Even though no one is going to bend you over a chair and spank you at this age, it still feels bad to fail at something. And particularly something you used to do well with and have put a lot of effort into. At present, I’ve lost my enthusiasm about this endeavor.

I can forgive myself for my own errors and improve upon them. But the resolution to my longer-term concerns remains unaddressed. Not meeting students where they are and telling them they’re inflexible or just need to “give it a chance” when it’s actually the program that’s inflexible defies belief.

From my side, I shouldn’t have been so nervous; our informal progress evaluations hold little weight. It’s the End of Training test (EOT) that decides whether we’ve passed language training, and even that allows a waiver vice extra training.


FSI’s world flags Christmas tree

In the end, testers and examiners can only evaluate what a student does during an evaluation, not the sum total of what they could have hypothetically done under ideal conditions. I know I could’ve done better, and now have to contend with being officially not on track. For whatever reasons, fair or not, the curve of what we’re doing has shifted and I find myself not keeping up. And getting my evaluation “over with” didn’t make me feel relieved after all; it only started my holidays on a crummy note.


Fortunately during week 17 we had a break. On the Monday, the other half of our class was being evaluated so those of us who’d gone Friday didn’t have to come in, and POTUS gave us the following day off for Christmas Eve.

Between the Christmas and New Year’s federal holidays there were four business days with no class. I used annual leave to avoid an independent study plan. Enjoying the zero-progress expectation and the only sustained period of easily allowable leave during the 10-month program, I spent almost zero time studying or thinking about Burmese. I truly enjoyed a wonderful holiday with my husband and my dad, which I’ll write about in a separate post.

Then week 18 only had two days, since FSI did not resume classes until Thursday, January 2. It was hard for me to return to class. In a way I dreaded it and felt embarrassed, but I think it was probably rough for every student to think and speak in Burmese again after being gone almost two weeks.


First snowfall of winter at FSI

The sun did come out a little for me again despite all of these challenges. One reason was because of the validation I felt after my evaluation when I called my husband and told him how it went and how I felt about it. He believed me, and didn’t try to tell me that it “probably wasn’t that bad,” or minimize how I felt in any way. This helped me understand the complicated factors that contributed to what happened, and begin to formulate a plan of how I wanted to move forward.

The second bright spot was during week 18 when I talked to a colleague and friend who has already been through Burmese training and is currently at post. Through our conversation I was reminded again that although class is my job right now, the “real” job is in Rangoon and that I already know how to do it.

Much like my experience studying Russian and Spanish at FSI, there’s often a significant disconnect between classroom language learning and the practical and emotional intelligence skills needed for consular interviewing and other job duties. Excelling (or not) in class doesn’t necessarily reflect how well you’ll perform in your future role or what kind of tour you’ll have. It also doesn’t define the kind of employee or person you are—obviously. Still, it can be hard to keep this perspective when you’re in the thick of it.

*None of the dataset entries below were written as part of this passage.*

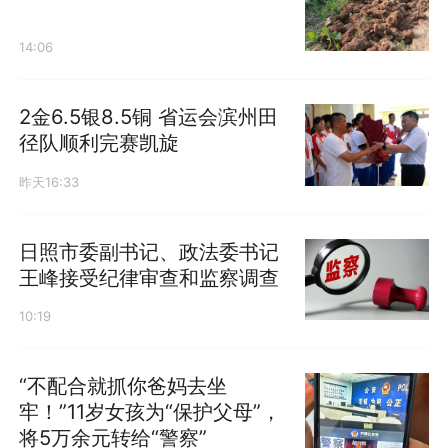
14:06
2金6.5银8.5铜 省运会滨州田
径队顺利完赛凯旋
昨天16:33
日照市委副书记、政法委书记
王峰接受纪律审查和监察调查
10:19
“不配合就抓你爸妈去坐
牢！”11岁女孩为“保护父母”，
将5万余元转给“警察”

Yet, succeeding in the mental game of language training is essential—whether you frame the challenge as you versus FSI, the language, other students, or even yourself. I’m trying not to see my challenge that way. Instead, I’m focusing on approaching the next seven months not as a battle but as a journey to navigate each day with as much neutrality as possible. One day at a time, I’ll keep stacking building blocks, trusting that progress will eventually lead to a breakthrough.

As week 18 ended and we walked out of class, a strong wind and driving snow began to fall at FSI.